COUR D'APPEL DE BASSE-TERRE
CHAMBRE SOCIALE ARRET No 12 DU TREIZE JANVIER DEUX MILLE QUATORZE
AFFAIRE No : 13/ 00221
Décision déférée à la Cour : Jugement du Conseil de Prud'hommes de BASSE-TERRE du 25 septembre 2011- Section Activités Diverses.
APPELANTE
Maître Marie-Agnès X... es-qualités de liquidateur judiciaire de l'Association SOUS LE VENT AIDE FAMILLES... 97190 GOSIER Représentée par Maître Sully LACLUSE (Toque 2) substitué par Maître CUARTERO, avocat au barreau de la GUADELOUPE
INTIMÉES
AGS Lotissement Dillon Stade 10 rue des Arts et Métiers 97200 FORT DE FRANCE Représentée par Maître Isabelle WERTER-FILLOIS (Toque 8), avocat au barreau de la GUADELOUPE
Madame Suzette Y...... 97116 POINTE NOIRE Représentée par Maître Félix RODES (Toque 80) substitué par Maître Murielle RODES, avocat au barreau de la GUADELOUPE
COMPOSITION DE LA COUR :
En application des dispositions de l'article 945-1 du code de procédure civile, l'affaire a été débattue le 25 novembre 2013, en audience publique, les parties ne s'y étant pas opposées, devant M. Bernard ROUSSEAU, président de chambre, chargé d'instruire l'affaire.

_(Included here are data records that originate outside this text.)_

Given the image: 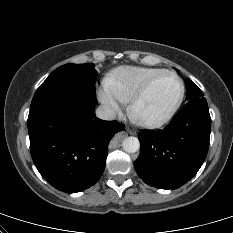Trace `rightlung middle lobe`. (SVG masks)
I'll return each instance as SVG.
<instances>
[{
    "instance_id": "1",
    "label": "right lung middle lobe",
    "mask_w": 233,
    "mask_h": 233,
    "mask_svg": "<svg viewBox=\"0 0 233 233\" xmlns=\"http://www.w3.org/2000/svg\"><path fill=\"white\" fill-rule=\"evenodd\" d=\"M96 78L93 63L62 65L37 89L31 107L57 97L96 98Z\"/></svg>"
}]
</instances>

Ce magistrat a rendu compte des plaidoiries dans le délibéré de la Cour, composée de :
Monsieur Bernard Rousseau, président de chambre, président Madame Françoise Gaudin, conseiller, Madame Marie-Josée Bolnet, conseiller,
Les parties ont été avisées à l'issue des débats de ce que l'arrêt sera prononcé par sa mise à disposition au greffe de la cour le 13 janvier 2014
GREFFIER Lors des débats Madame Valérie Francillette, greffier.
ARRET :
Contradictoire, prononcé publiquement par mise à disposition de l'arrêt au greffe de la cour, les parties en ayant été préalablement avisées conformément à l'article 450 al 2 du CPC. Signé par Monsieur Bernard Rousseau, président de chambre, président et par Madame Valérie Francillette, greffier, à laquelle la décision a été remise par le magistrat signataire.
Faits et procédure :
Il résulte des pièces versées aux débats et des explications fournies par les parties que Mme Suzette Y... a été recrutée par l'Association SOUS LE VENT AIDE FAMILLES à compter du 2 avril 2001 en qualité d'aide à domicile pour personnes âgées, et qu'elle a exercé cet emploi dans le cadre d'un contrat de travail à durée indéterminée, à temps partiel.
Après convocation à un entretien préalable fixé au 27 août 2008, Mme Y... recevait notification de son licenciement pour faute grave par lettre datée du 28 août 2008 reçue le 1er septembre 2008.
Le 18 novembre 2008 Mme Y... saisissait le Conseil de Prud'hommes de Basse-Terre aux fins de contester son licenciement et obtenir diverses indemnités.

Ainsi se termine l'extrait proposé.